**Task prompt**. The records follow. Count the lines holding "Gujarat" and give only the number.

**Recorded information**.
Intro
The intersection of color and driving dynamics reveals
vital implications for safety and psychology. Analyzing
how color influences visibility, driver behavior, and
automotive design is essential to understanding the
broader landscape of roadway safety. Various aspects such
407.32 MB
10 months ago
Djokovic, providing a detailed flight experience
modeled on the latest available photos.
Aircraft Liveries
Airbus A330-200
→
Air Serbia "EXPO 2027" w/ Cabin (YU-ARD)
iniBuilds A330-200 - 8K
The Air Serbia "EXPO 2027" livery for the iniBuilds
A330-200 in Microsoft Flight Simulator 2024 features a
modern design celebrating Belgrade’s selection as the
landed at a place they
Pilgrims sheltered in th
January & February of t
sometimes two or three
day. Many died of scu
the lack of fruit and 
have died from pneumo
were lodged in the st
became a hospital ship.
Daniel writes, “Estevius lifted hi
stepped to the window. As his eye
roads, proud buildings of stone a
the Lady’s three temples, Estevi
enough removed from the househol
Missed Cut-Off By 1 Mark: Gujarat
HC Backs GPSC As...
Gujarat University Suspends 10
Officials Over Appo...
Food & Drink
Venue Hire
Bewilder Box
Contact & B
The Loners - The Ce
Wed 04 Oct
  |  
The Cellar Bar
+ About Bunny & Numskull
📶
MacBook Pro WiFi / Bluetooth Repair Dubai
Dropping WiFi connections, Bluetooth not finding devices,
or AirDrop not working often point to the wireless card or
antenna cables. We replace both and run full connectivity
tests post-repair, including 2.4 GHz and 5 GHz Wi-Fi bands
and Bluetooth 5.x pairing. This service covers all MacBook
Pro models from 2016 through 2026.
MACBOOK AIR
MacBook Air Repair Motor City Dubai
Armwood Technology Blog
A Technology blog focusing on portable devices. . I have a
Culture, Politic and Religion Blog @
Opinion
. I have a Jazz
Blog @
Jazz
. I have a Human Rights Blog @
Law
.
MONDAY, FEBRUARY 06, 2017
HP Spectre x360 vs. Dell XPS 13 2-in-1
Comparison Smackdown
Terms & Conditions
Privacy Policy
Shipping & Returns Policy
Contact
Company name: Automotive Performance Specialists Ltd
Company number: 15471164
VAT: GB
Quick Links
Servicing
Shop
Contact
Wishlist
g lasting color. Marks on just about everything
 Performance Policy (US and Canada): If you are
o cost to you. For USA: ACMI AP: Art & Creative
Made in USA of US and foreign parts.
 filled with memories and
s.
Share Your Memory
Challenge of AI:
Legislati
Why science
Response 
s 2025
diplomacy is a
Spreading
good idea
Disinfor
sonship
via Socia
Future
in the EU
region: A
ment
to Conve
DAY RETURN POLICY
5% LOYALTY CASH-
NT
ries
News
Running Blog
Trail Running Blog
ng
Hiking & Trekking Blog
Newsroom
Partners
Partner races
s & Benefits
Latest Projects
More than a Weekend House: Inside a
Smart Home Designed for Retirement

**Result**. 2